If prevention is no longer an option and baby’s head is unresponsive or getting worse despite tummy time and repositioning efforts, treatment may be necessary to reshape your infant’s skull. This is usually where cranial orthotics or repositioning helmets come into play.
Helmets can be custom-fitted according to your baby’s head and made to distribute pressure where necessary. The flattened spots are therefore relieved from further weight and stress.
Helmets, however, recently came under fire when an article, which appeared in The New York Times last May, questioned the effectiveness of the devices based on a study published in the British Medical Journal. The topic drew criticism from medical experts and specialists around the world, as well as parents who saw results in their own children.
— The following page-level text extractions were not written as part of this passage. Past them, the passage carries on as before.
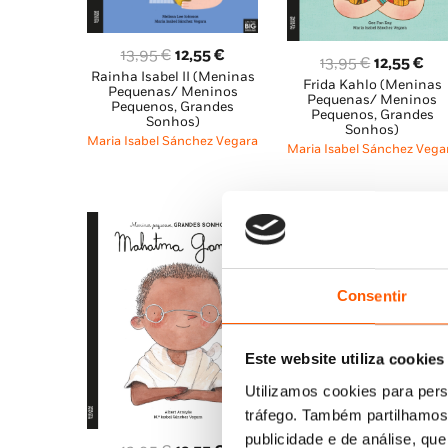
O
O
13,95
€
12,55
€
O
O
13,95
€
12,55
€
Rainha Isabel II (Meninas
preço
preço
Frida Kahlo (Meninas
preço
pr
Pequenas/ Meninos
Pequenas/ Meninos
original
atual
Pequenos, Grandes
original
atu
Pequenos, Grandes
Sonhos)
era:
é:
Sonhos)
era:
é:
Maria Isabel Sánchez Vegara
13,95 €.
12,55 €.
Maria Isabel Sánchez Vega
13,95 €.
12,
Consentir
Este website utiliza cookies
Utilizamos cookies para pers
tráfego. Também partilhamos 
publicidade e de análise, q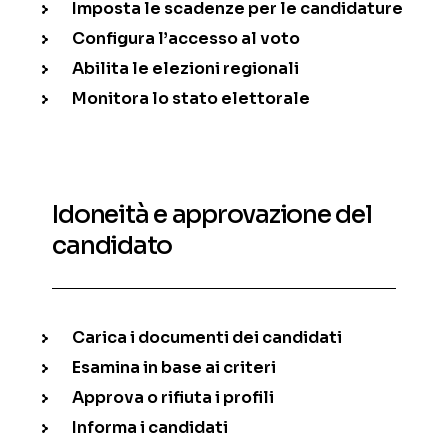
Imposta le scadenze per le candidature
Configura l’accesso al voto
Abilita le elezioni regionali
Monitora lo stato elettorale
Idoneità e approvazione del
candidato
Carica i documenti dei candidati
Esamina in base ai criteri
Approva o rifiuta i profili
Informa i candidati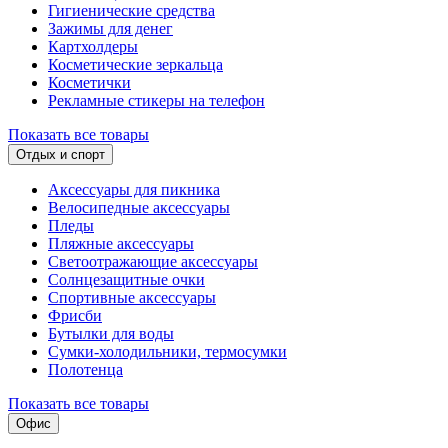
Гигиенические средства
Зажимы для денег
Картхолдеры
Косметические зеркальца
Косметички
Рекламные стикеры на телефон
Показать все товары
Отдых и спорт
Аксессуары для пикника
Велосипедные аксессуары
Пледы
Пляжные аксессуары
Светоотражающие аксессуары
Солнцезащитные очки
Спортивные аксессуары
Фрисби
Бутылки для воды
Сумки-холодильники, термосумки
Полотенца
Показать все товары
Офис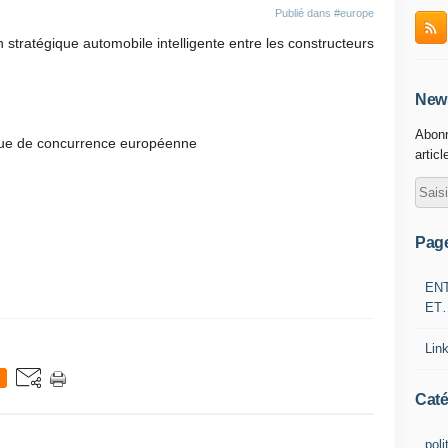
Publié dans
#europe
stratégique automobile intelligente entre les constructeurs
News
Abonn
tique de concurrence européenne
articl
Pag
EN
ET
Lin
Caté
poli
Tim Littlefield, vice president of research and development at Cranial Technologies, a company that has specialized in cranial orthotics since 1988, cautions that very few people actually read the study in depth. “It has so many flaws within it,” he adds. For instance, the products that were used in the study are not regulated in Britain and did not fit properly. “If you have poor-fitting helmet, you’re not going to get the results you want, or it’ll make matters worse … the study made a blanket conclusion that all helmets are not effective,” explains.
Here in the U.S., cranial orthotics are regulated by the Food and Drug Administration’s strict standards; moreover, each helmet needs to be properly fitted for each individual. “You can’t really make a small, medium, large,” says Littlefield. “Every child’s head is like a snowflake. There are no two heads that are deformed in exactly the same way.”
Experts caution that treatment is not a one-size-fits-all proposition. “It is not a ‘must’ that one treat positional plagiocephaly,” says Hubli. “Positional plagiocephaly is not a progressive disease; the brain is fine.”
So, if you notice your little one’s head starting to get a flat spot, make sure to observe its progress but don’t panic. The earlier you’re attentive to it, the better the chances of treating it without having to go to more extreme measures.